Decided it was time to grind and polish with my wet grinder.
As I started to polish, I noticed the only part I was liking (the marbled look) was being ground off to reveal the pure white underneath. So, I stopped grinding, and put some more powder on my cloth to re-colour the surface imperfections.
There comes a time in any artist’s project that she needs to decide when the work is “finished.” Seldom easy for me. But, this is the point where my experimentation ends with this prototype countertop. I decided to leave well enough alone, and stop working on it.
So I scraped the black silicone off the agate slices, cleaned the surface with water and let it dry overnight.

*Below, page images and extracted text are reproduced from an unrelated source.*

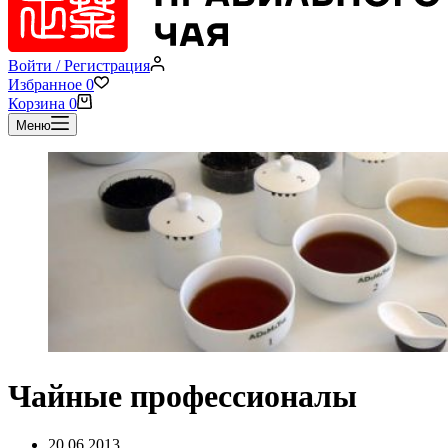
Войти / Регистрация
Избранное
0
Корзина
0
Меню
Чайные профессионалы
20.06.2013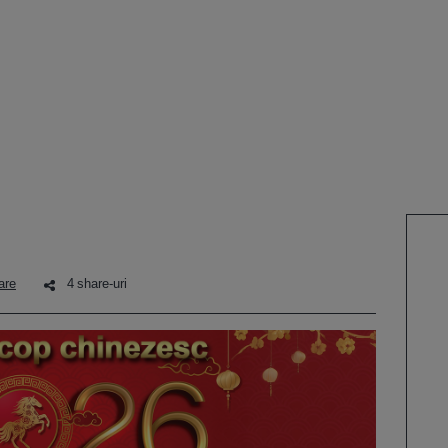
are
4 share-uri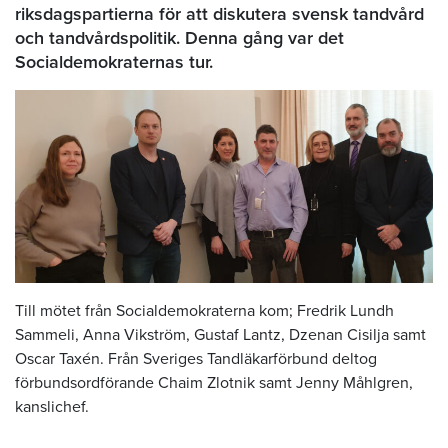
riksdagspartierna för att diskutera svensk tandvård
och tandvårdspolitik. Denna gång var det
Socialdemokraternas tur.
Till mötet från Socialdemokraterna kom; Fredrik Lundh
Sammeli, Anna Vikström, Gustaf Lantz, Dzenan Cisilja samt
Oscar Taxén. Från Sveriges Tandläkarförbund deltog
förbundsordförande Chaim Zlotnik samt Jenny Måhlgren,
kanslichef.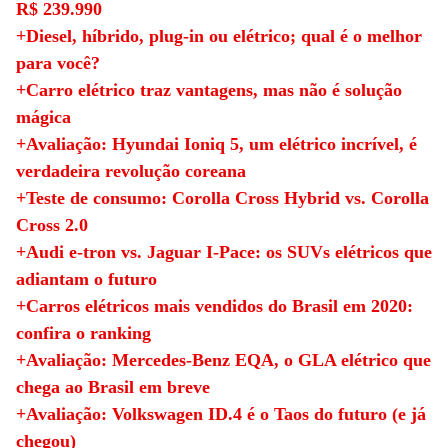
R$ 239.990
+
Diesel, híbrido, plug-in ou elétrico; qual é o melhor
para você?
+Carro elétrico traz vantagens, mas não é solução
mágica
+Avaliação: Hyundai Ioniq 5, um elétrico incrível, é
verdadeira revolução coreana
+Teste de consumo: Corolla Cross Hybrid vs. Corolla
Cross 2.0
+Audi e-tron vs. Jaguar I-Pace: os SUVs elétricos que
adiantam o futuro
+Carros elétricos mais vendidos do Brasil em 2020:
confira o ranking
+Avaliação: Mercedes-Benz EQA, o GLA elétrico que
chega ao Brasil em breve
+Avaliação: Volkswagen ID.4 é o Taos do futuro (e já
chegou)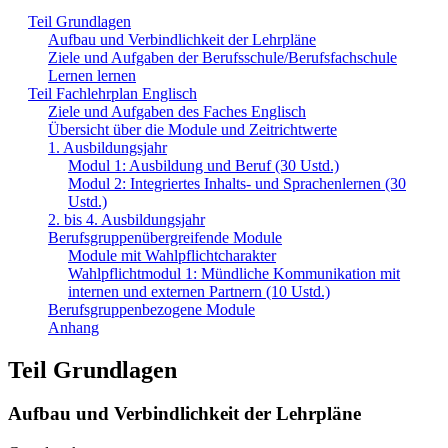
Teil Grundlagen
Aufbau und Verbindlichkeit der Lehrpläne
Ziele und Aufgaben der Berufsschule/Berufsfachschule
Lernen lernen
Teil Fachlehrplan Englisch
Ziele und Aufgaben des Faches Englisch
Übersicht über die Module und Zeitrichtwerte
1. Ausbildungsjahr
Modul 1: Ausbildung und Beruf (30 Ustd.)
Modul 2: Integriertes Inhalts- und Sprachenlernen (30
Ustd.)
2. bis 4. Ausbildungsjahr
Berufsgruppenübergreifende Module
Module mit Wahlpflichtcharakter
Wahlpflichtmodul 1: Mündliche Kommunikation mit
internen und externen Partnern (10 Ustd.)
Berufsgruppenbezogene Module
Anhang
Teil Grundlagen
Aufbau und Verbindlichkeit der Lehrpläne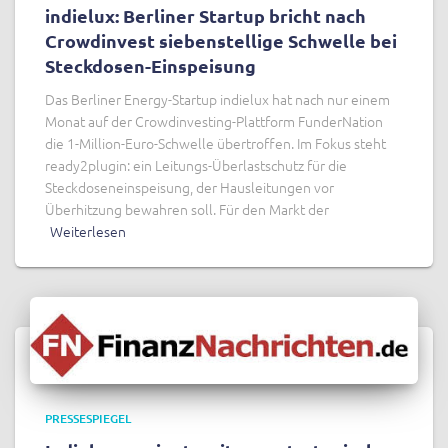
indielux: Berliner Startup bricht nach
Crowdinvest siebenstellige Schwelle bei
Steckdosen-Einspeisung
Das Berliner Energy-Startup indielux hat nach nur einem
Monat auf der Crowdinvesting-Plattform FunderNation
die 1-Million-Euro-Schwelle übertroffen. Im Fokus steht
ready2plugin: ein Leitungs-Überlastschutz für die
Steckdoseneinspeisung, der Hausleitungen vor
Überhitzung bewahren soll. Für den Markt der
Weiterlesen
PRESSESPIEGEL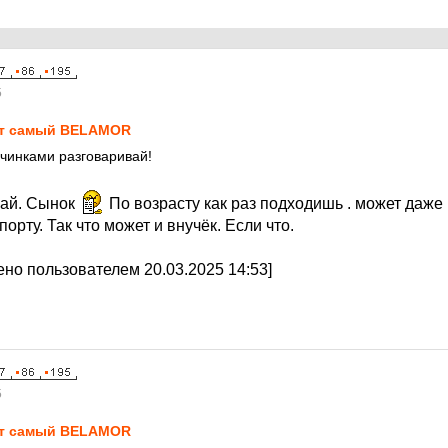
5
т самый BELAMOR
ичинками разговаривай!
вай. Сынок
По возрасту как раз подходишь . может даже 
орту. Так что может и внучёк. Если что.
но пользователем 20.03.2025 14:53]
5
т самый BELAMOR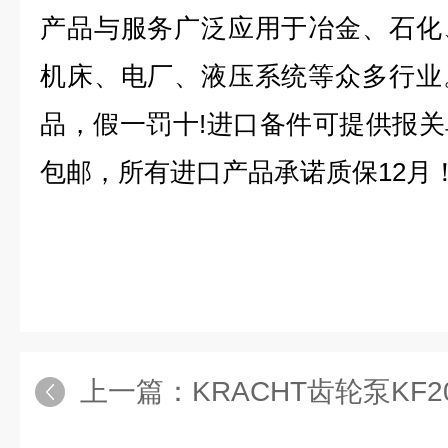
产品与服务广泛应用于冶金、石化
机床、电厂、液压系统等众多行业
品，假一罚十!进口备件可提供报
包邮，所有进口产品承诺质保12月
上一篇：
KRACHT齿轮泵KF2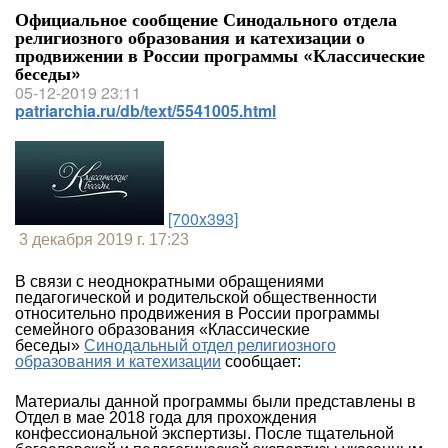
Официальное сообщение Синодального отдела
религиозного образования и катехизации о
продвижении в России программы «Классические
беседы»
05-12-2019 23:11
patriarchia.ru/db/text/5541005.html
[700x393]
3 декабря 2019 г. 17:23
В связи с неоднократными обращениями
педагогической и родительской общественности
относительно продвижения в России программы
семейного образования «Классические
беседы»
Синодальный отдел религиозного
образования и катехизации
сообщает:
Материалы данной программы были представлены в
Отдел в мае 2018 года для прохождения
конфессиональной экспертизы. После тщательной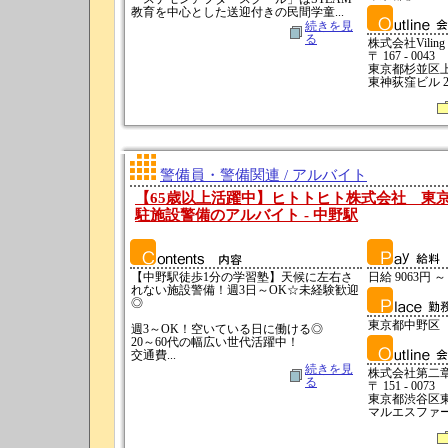
教育を中心とした送迎付きの民間学童...
続きを見
る
株式会社Viling
〒 167 - 0043
東京都杉並区
東神荻窪ビル 
警備員・警備関連 / アルバイト
【65歳以上活躍中】ヒトトヒト株式会社 東京本社
駐施設警備のアルバイト - 中野駅
【中野駅徒歩1分の学習塾】天候に左右さ
日給 9063円 ～
れない施設警備！週3日～OK☆未経験歓迎
◎
東京都中野区
週3～OK！空いている日に働ける◎
20～60代の幅広い世代活躍中！
交通費...
続きを見
株式会社第二章
る
〒 151 - 0073
東京都渋谷区東京
マルエスファー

I still have half a bucket of Broda Clarity sealer left from finishing our concrete floors, and applied three coats with a micro-fibre cloth. You can see the first coat started here, and the difference between the raw concrete and the sealant applied.If this were a kitchen countertop, it would not be acceptable, because the depressions would trap bacteria. As a sealed laundry countertop, it will work.
A real learning piece for me, and beautiful in its own way. The jury is still out on whether I will attempt the kitchen countertops. I will apply what I learned to a bathroom countertop next, and gain more confidence before I commit.
Here’s the finished countertop, and the before and after.
Thank you for hanging in there until the end! (The countertop saga to be continued.)